Stored data entries
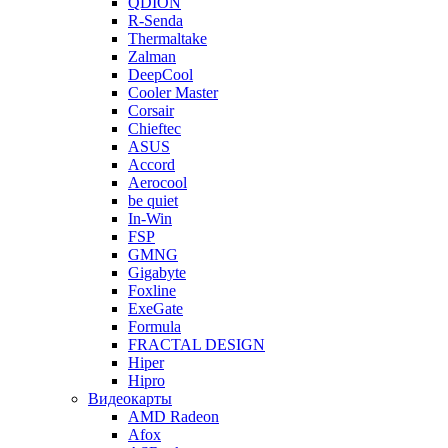
QDION
R-Senda
Thermaltake
Zalman
DeepCool
Cooler Master
Corsair
Chieftec
ASUS
Accord
Aerocool
be quiet
In-Win
FSP
GMNG
Gigabyte
Foxline
ExeGate
Formula
FRACTAL DESIGN
Hiper
Hipro
Видеокарты
AMD Radeon
Afox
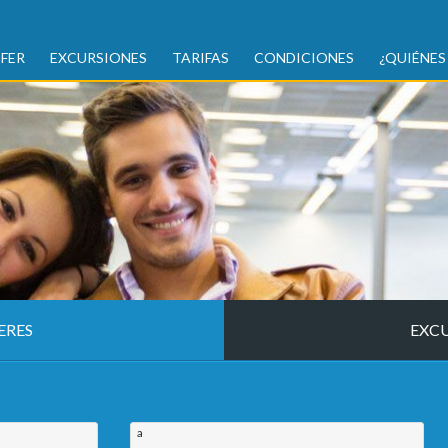
FER
EXCURSIONES
TARIFAS
CONDICIONES
¿QUIÉNES
ERES
EXC
a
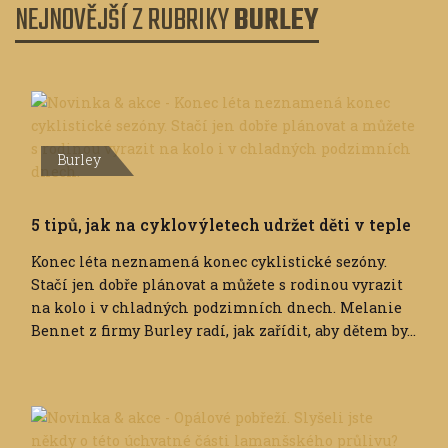
NEJNOVĚJŠÍ Z RUBRIKY
BURLEY
Burley
5 tipů, jak na cyklovýletech udržet děti v teple
Konec léta neznamená konec cyklistické sezóny.
Stačí jen dobře plánovat a můžete s rodinou vyrazit
na kolo i v chladných podzimních dnech. Melanie
Bennet z firmy Burley radí, jak zařídit, aby dětem by...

EXERCISE PROMPT:
Print only the lines from the first line of the data above through the one containing "5 tipů, jak", exactly as they are, with pictures omitted.

COMPLETED TASK:
QDION
R-Senda
Thermaltake
Zalman
DeepCool
Cooler Master
Corsair
Chieftec
ASUS
Accord
Aerocool
be quiet
In-Win
FSP
GMNG
Gigabyte
Foxline
ExeGate
Formula
FRACTAL DESIGN
Hiper
Hipro
Видеокарты
AMD Radeon
Afox
FER
EXCURSIONES
TARIFAS
CONDICIONES
¿QUIÉNES
ERES
EXC
a
NEJNOVĚJŠÍ Z RUBRIKY
BURLEY
Burley
5 tipů, jak na cyklovýletech udržet děti v teple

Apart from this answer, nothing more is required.